We have learned this lesson once before as well with an entity called Industrial Research Limited, which could find hardly any clients through its 20 years of operation.
As well as battling the preference of tech companies to own their own tech, it specialised in areas of research it thought would be useful but for which there were too few New Zealand companies as potential customers.
That’s not to say we don’t need more knowledge and research in areas like gene editing, artificial intelligence and quantum computing, areas identified in the government announcement. We particularly need more people skilled in these disciplines.
A logical way to do that would be to set up and fund research institutes within our universities. Universities have a model which successfully combines research and the teaching of bright young things, tested and adopted worldwide for hundreds of years.
A contestable process between the universities would allow us to quickly set up centres of excellence in these areas, equipping young people with the skills to be the next Peter Beck (Rocket Lab), Craig Piggott (Halter), or Fady Mishriki (PowerbyProxi).
It is great to see a focus on science and innovation from the Government.
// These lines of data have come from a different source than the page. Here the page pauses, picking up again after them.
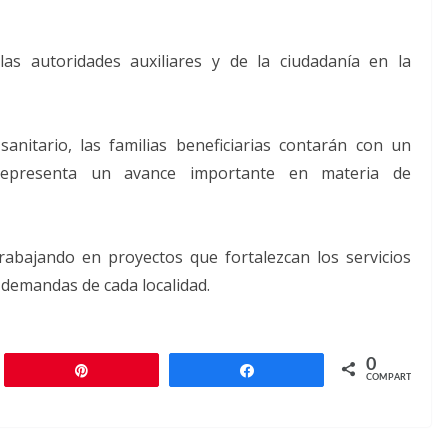
las autoridades auxiliares y de la ciudadanía en la
sanitario, las familias beneficiarias contarán con un
representa un avance importante en materia de
rabajando en proyectos que fortalezcan los servicios
 demandas de cada localidad.
0
r
Pin
Compartir
COMPARTIR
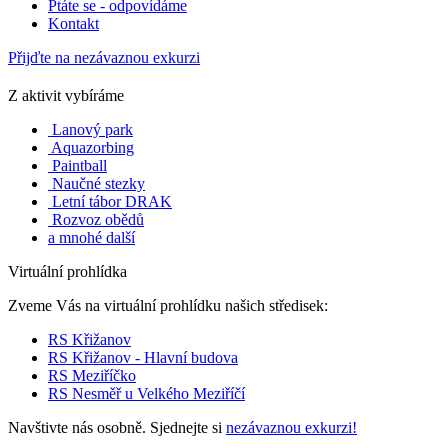
Ptáte se - odpovídáme
Kontakt
Přijďte na nezávaznou exkurzi
Z aktivit vybíráme
Lanový park
Aquazorbing
Paintball
Naučné stezky
Letní tábor DRAK
Rozvoz obědů
a mnohé další
Virtuální prohlídka
Zveme Vás na virtuální prohlídku našich středisek:
RS Křižanov
RS Křižanov - Hlavní budova
RS Meziříčko
RS Nesměř u Velkého Meziříčí
Navštivte nás osobně. Sjednejte si
nezávaznou exkurzi!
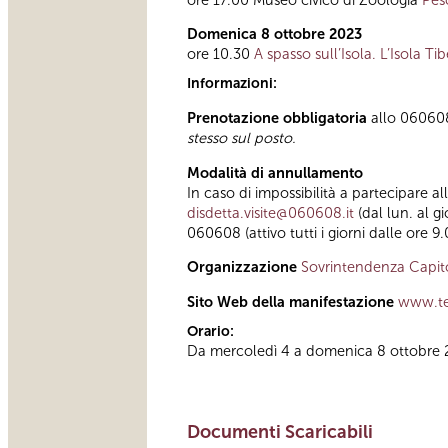
Domenica 8 ottobre 2023
ore 10.30
A spasso sull’Isola. L’Isola Ti
Informazioni:
Prenotazione obbligatoria
allo 060608 
stesso sul posto.
Modalità di annullamento
In caso di impossibilità a partecipare a
disdetta.visite@060608.it
(dal lun. al g
060608 (attivo tutti i giorni dalle ore 9.
Organizzazione
Sovrintendenza Capit
Sito Web della manifestazione
www.te
Orario:
Da mercoledì 4 a domenica 8 ottobre 
Documenti Scaricabili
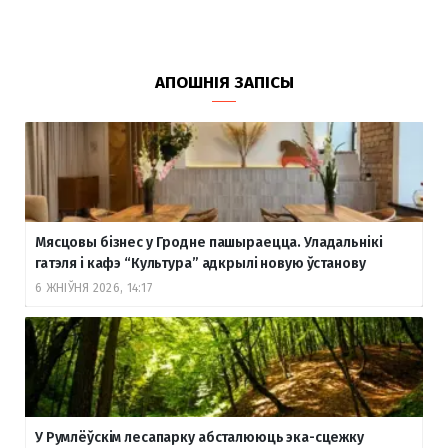
АПОШНІЯ ЗАПІСЫ
Мясцовы бізнес у Гродне пашыраецца. Уладальнікі
гатэля і кафэ “Культура” адкрылі новую ўстанову
6 ЖНІЎНЯ 2026, 14:17
У Румлёўскім лесапарку абсталююць эка-сцежку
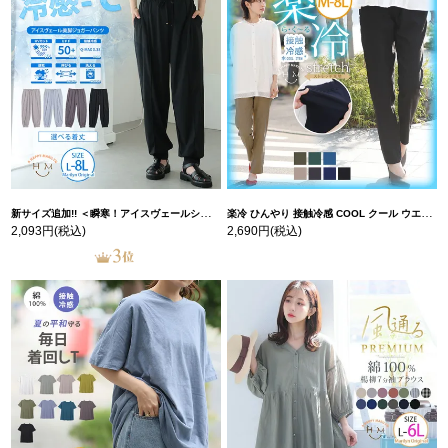
新サイズ追加!! ＜瞬寒！アイスヴェールシリーズ＞ 美脚 ジョガーパンツ 【ウェストゴム】 【ストレッチ】 | 大きいサイズの通販ならハッピーマリリン
楽冷 ひんやり 接触冷感 COOL クール ウエストゴム 楽ちん ストレッチ 美脚 レギパン 【ストレッチ】 | 大きいサイズの通販ならハッピーマリリン
2,093円
(税込)
2,690円
(税込)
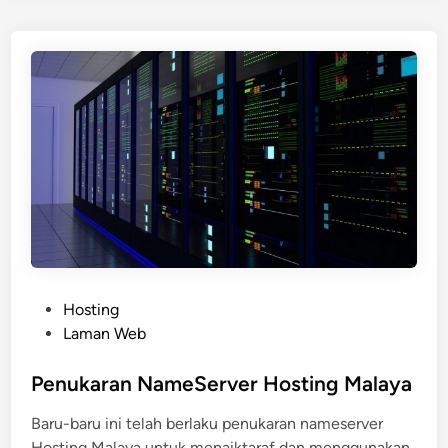
p
l
z
M
e
m
b
e
r
i
k
a
n
P
Hosting
K
o
Laman Web
r
s
e
t
Penukaran NameServer Hosting Malaya
d
e
Baru-baru ini telah berlaku penukaran nameserver
i
d
Hosting Malaya untuk menaiktaraf dan menggunakan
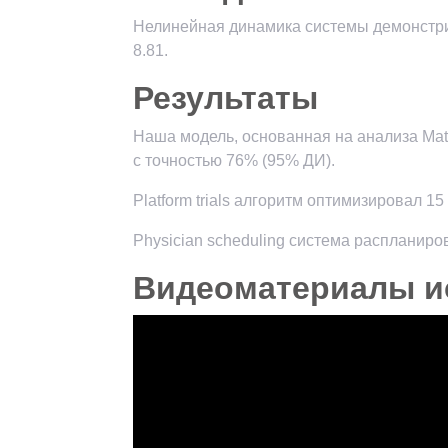
Нелинейная динамика системы демонстри
8.81.
Результаты
Наша модель, основанная на анализа Matr
с точностью 76% (95% ДИ).
Platform trials алгоритм оптимизировал 
Physician scheduling система распланиро
Видеоматериалы и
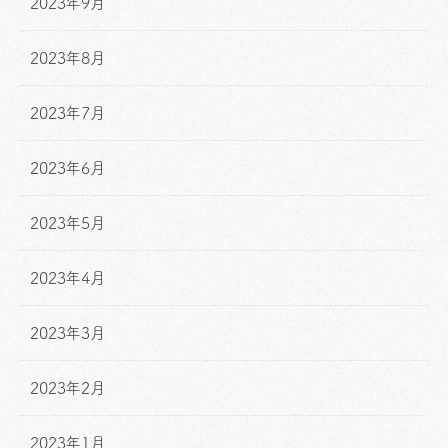
2023年9月
2023年8月
2023年7月
2023年6月
2023年5月
2023年4月
2023年3月
2023年2月
2023年1月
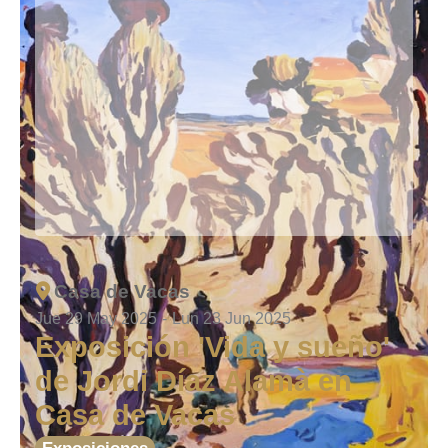
Casa de Vacas
Jue 29 May 2025
-
Lun 23 Jun 2025
Exposición 'Vida y sueño'
de Jordi Díaz Alamà en
Casa de Vacas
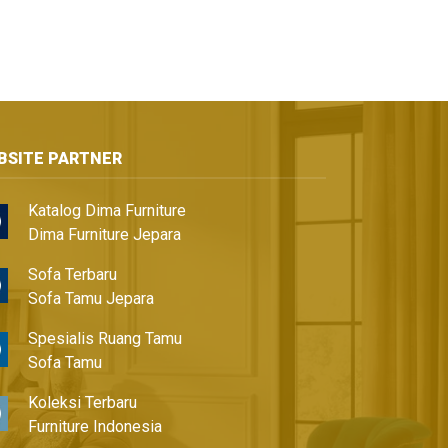
BSITE PARTNER
Katalog Dima Furniture
Dima Furniture Jepara
Sofa Terbaru
Sofa Tamu Jepara
Spesialis Ruang Tamu
Sofa Tamu
Koleksi Terbaru
Furniture Indonesia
It’s just a pity that the emphasis is more on structure than delivery. To be fair to the Prime Minister, this train would have been set in motion a long time ago.
Sir Peter Gluckman’s views on centralisation and his negativity towards competition in the research sector (which he calls unnecessary duplication) have been known for a very long time.
Those of us who believe a bit more in competitive innovation and the serendipity of invention and entrepreneurship will have to hope the next wave of clever tech companies prosper regardless.
Hopefully Nicola Willis, in her new role as the Government’s economic “sweeper”, will be able to pick up more of these ambiguously purposed initiatives much earlier. If we are going for growth we need a relentless focus on moving forward, not sideways.